# 1. Install and load the necessary packages
All the packages needed from crawling to sentiment analysis can be found on this section

In [1]:
import pandas as pd
import matplotlib
import matplotlib.pyplot as plt
import numpy as np
import seaborn as sns
import json
from urllib.request import urlopen
from pandas.io.json import json_normalize
from google_play_scraper import app,Sort, reviews
from app_store_scraper import AppStore
from pprint import pprint
import urllib3
import xmltodict
import time
from textblob import TextBlob
import spacy 
import langid 
from nltk.classify.textcat import TextCat 
from sklearn.feature_extraction.text import CountVectorizer
from sklearn.feature_extraction import text 
from sklearn.decomposition import LatentDirichletAllocation

# 2. Load data
This step can be skipped if you're scraping directly the data on the same script

In [2]:
# Loading our previously scraped data
play_store_reviews = pd.read_csv('play_store_reviews.csv', index_col=False)
app_store_reviews = pd.read_csv('app_store_reviews.csv', index_col=False)

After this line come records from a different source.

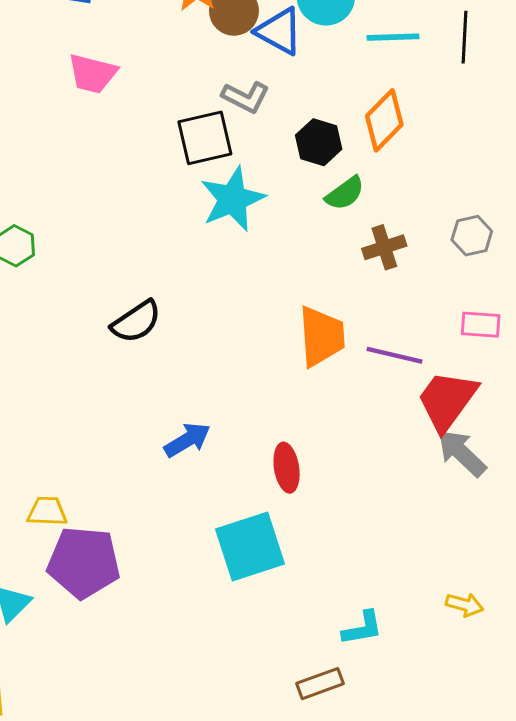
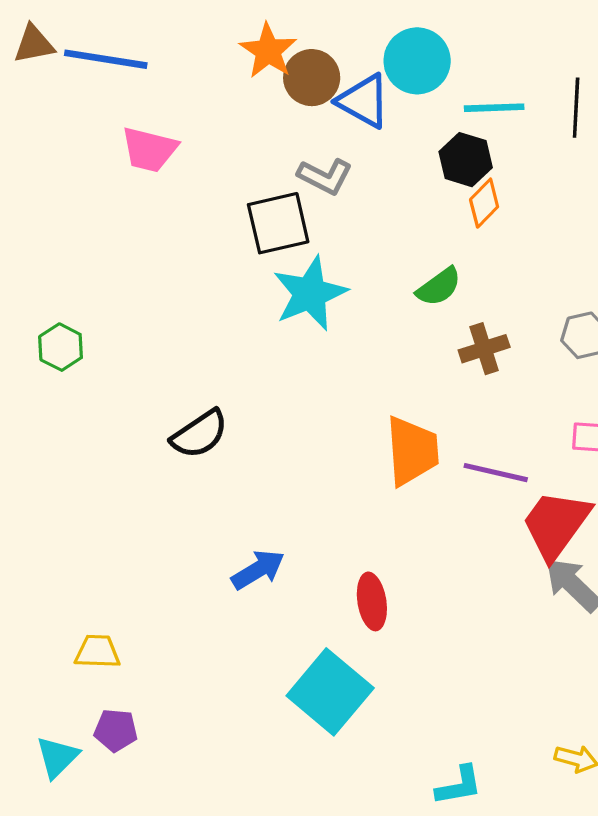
orange diamond: (384, 120) -> (484, 203), size x0.7
black hexagon: (319, 142) -> (466, 160), moved
cyan square: (250, 546) -> (330, 692), turned -32
purple pentagon: (84, 562) -> (116, 730), moved, size x0.5

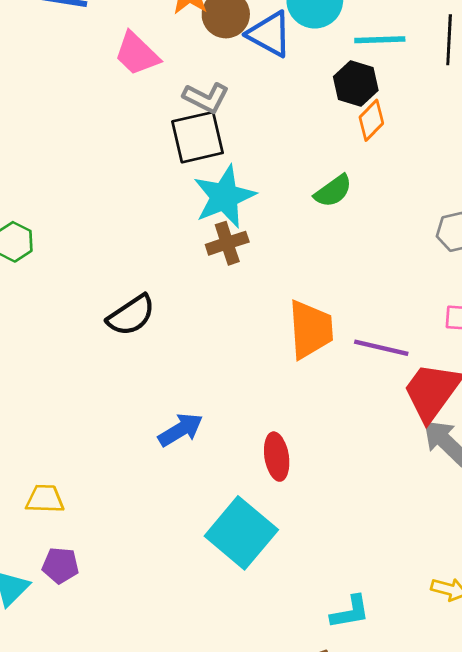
pink trapezoid: (149, 150) -> (137, 54), moved, turned 30
gray L-shape: (325, 176) -> (206, 98), moved
brown cross: (484, 349) -> (227, 243), moved

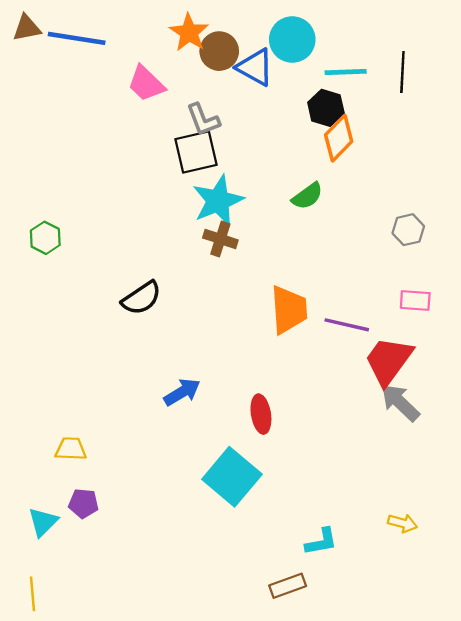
gray L-shape: (206, 98) -> (203, 120), turned 42
orange diamond: (371, 120) -> (339, 138), size x1.4
brown cross: (227, 243) -> (220, 239), turned 36

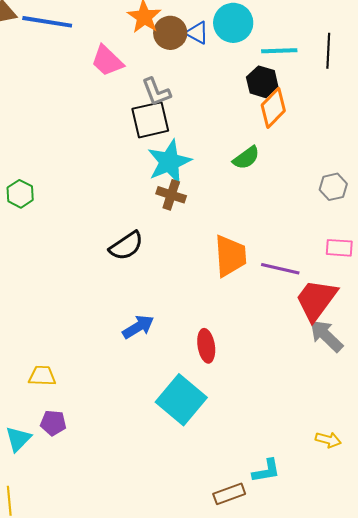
blue triangle: (255, 67) -> (197, 33), moved, size x0.7
black semicircle: (141, 298) -> (126, 246), moved
cyan L-shape: (321, 542) -> (266, 471), moved

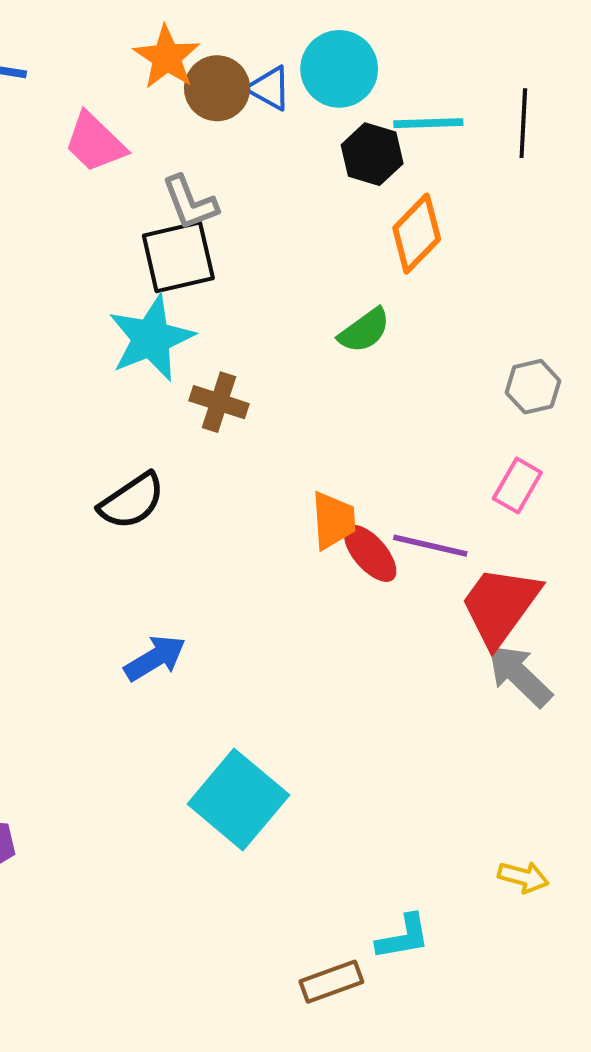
black hexagon: (262, 82) -> (372, 154), moved
cyan star: (169, 162) -> (151, 338), moved
pink rectangle: (339, 248) -> (517, 486), moved, turned -64
orange trapezoid: (230, 256) -> (333, 520), size x0.7
red ellipse: (206, 346) -> (370, 553), moved, turned -32

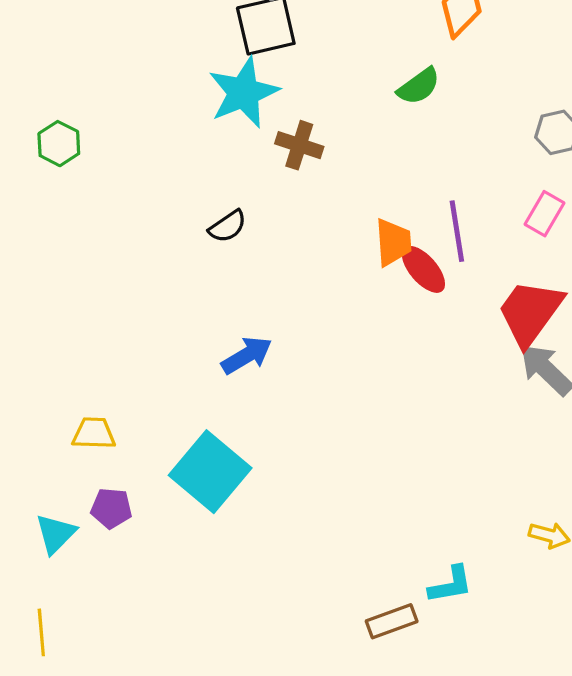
black semicircle: (132, 501) -> (228, 226), size x0.7
purple line: (430, 546) -> (457, 231), moved, turned 68
cyan square: (238, 799) -> (210, 472), moved

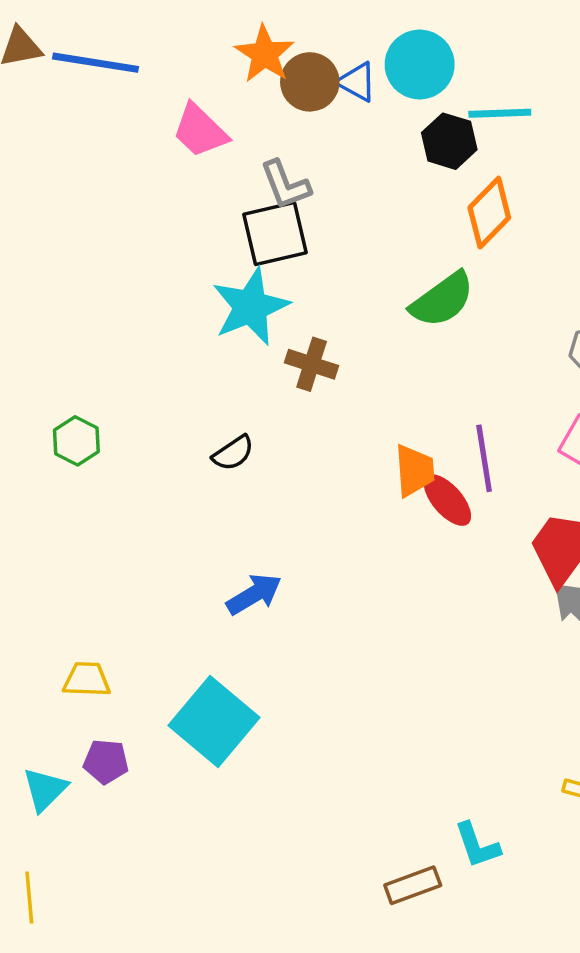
green semicircle: (419, 86) -> (442, 300), size x1.4
green hexagon: (59, 144) -> (76, 441), moved
cyan L-shape: (451, 585) -> (477, 845), turned 81

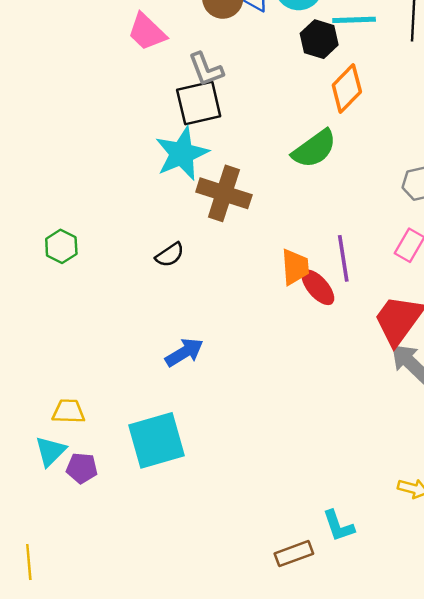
brown cross: (312, 364) -> (224, 193), size x1.5
cyan square: (214, 721) -> (156, 440), turned 34
cyan triangle: (45, 789) -> (50, 451), moved

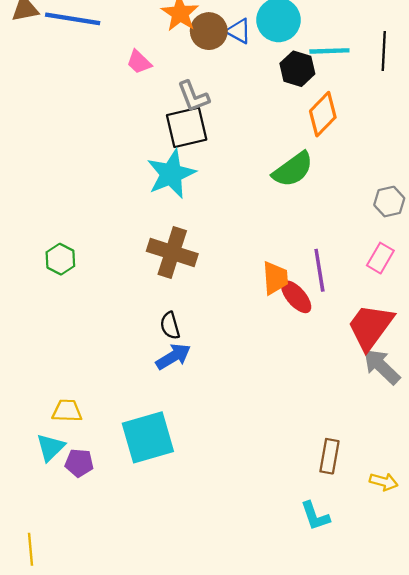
pink trapezoid: (147, 32) -> (139, 62), size x0.7
brown cross: (224, 193) -> (172, 252), moved
black semicircle: (170, 255) -> (170, 326), moved, turned 108
brown rectangle: (294, 554) -> (329, 456), moved, turned -60

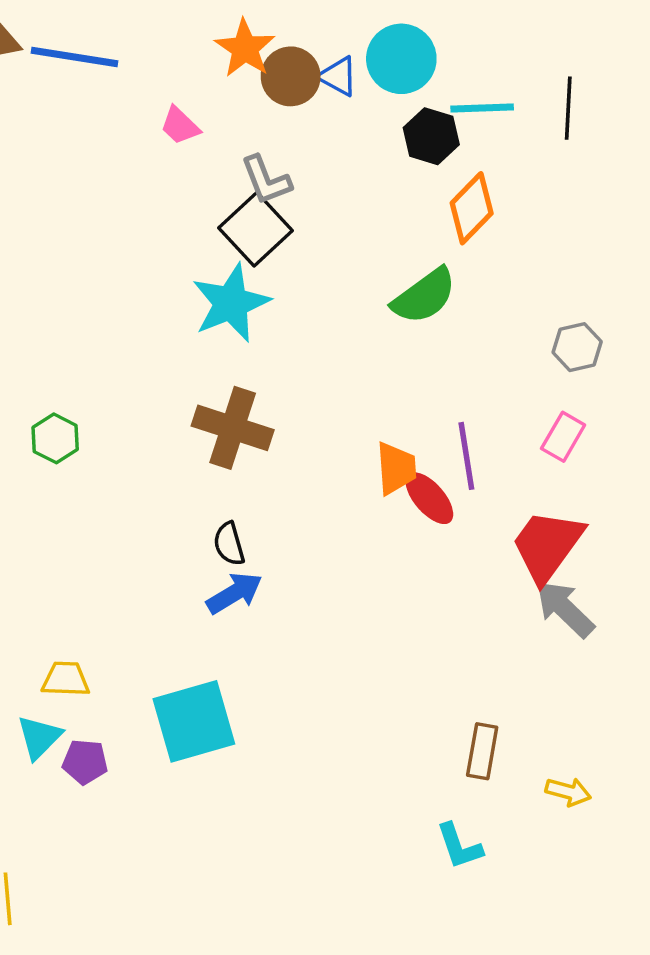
black square: (187, 127) -> (255, 229), turned -30

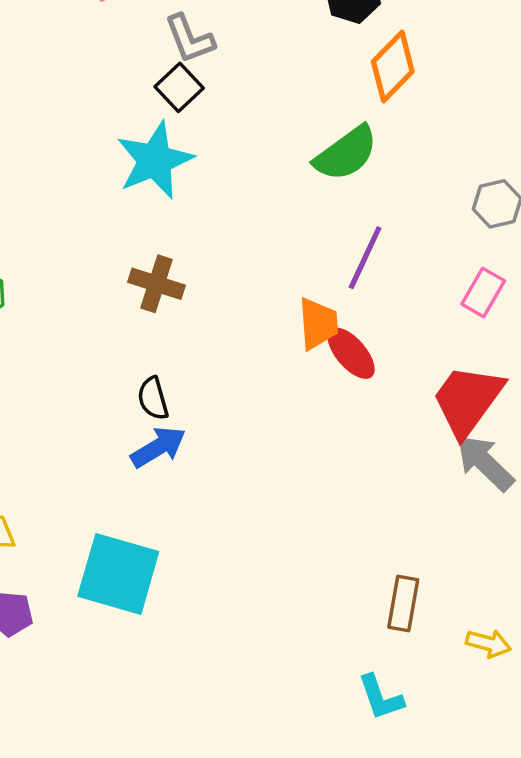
black square: (255, 229) -> (179, 87), size x0.7
brown cross: (233, 428) -> (157, 284), size x0.7
purple line: (466, 456) -> (365, 258), moved, turned 34
cyan square: (194, 721) -> (118, 574), turned 32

# Add platform names to each review
app_store_reviews = app_store_reviews.assign(Platform='iOS')
play_store_reviews = play_store_reviews.assign(Platform='Android')

# Select the relevant columns
app_store_reviews = app_store_reviews[['App', 'Rating', 'Comment', 'Platform']]
play_store_reviews = play_store_reviews[['App', 'Rating', 'Comment', 'Platform']]

# Create final dataset combining reviews from App
names_ios = ['albo-reemplaza-a-tu-banco' ,'cuenca-alternativa-a-un-banco', 'klar','fondeadora-libérate-del-banco','hey-banco']
ids_playstore = ['mx.intelifin.android.albo','com.cuenca.cuenca_mobile','mx.klar.app','com.fondeadora.bank','com.banregio.hey']
names = ['albo','Cuenca', 'Klar', 'Fondeadora','hey']
for i in range(0,len(names_ios)):
    app_store_reviews['App'] = app_store_reviews['App'].str.replace(names_ios[i], names[i])
    play_store_reviews['App'] = play_store_reviews['App'].str.replace(ids_playstore[i], names[i])

df_reviews = play_store_reviews.append(app_store_reviews,ignore_index=True)

# Keep only reviews with a meaningful lenght (15 characters)
df_reviews = df_reviews[df_reviews.Comment.str.len()>=15]
df_reviews['Comment'] = df_reviews['Comment'].str.normalize('NFKD').str.encode('ascii', errors='ignore').str.decode('utf-8')

In [3]:
df_reviews

Unnamed: 0,App,Rating,Comment,Platform
0,albo,1,Me desespera!! Tarda mucho en cargar! Cada que...,Android
1,albo,1,"Piensa dos veces antes de confiar en esta app,...",Android
2,albo,1,Al principio fue buena opcion incluso me plant...,Android
3,albo,1,No usen esta tarjeta!!! Despues de 2 semanas d...,Android
4,albo,1,que mal cada vez mas espacio ocupa y mucha act...,Android
...,...,...,...,...
43806,hey,5,"El sistema es buenisimo, sin tanto rollo, prim...",iOS
43807,hey,5,He tenido facil dos anos esta tarjeta funciona...,iOS
43808,hey,1,No me permite registrar mi INE estoy desde un ...,iOS
43809,hey,5,"Facil para usar, recibi mi tarjeta en 3 dias s...",iOS


### Classifying the comment languages.

In [4]:
# Get the language id for each review
ids_langid = df_reviews['Comment'].apply(langid.classify)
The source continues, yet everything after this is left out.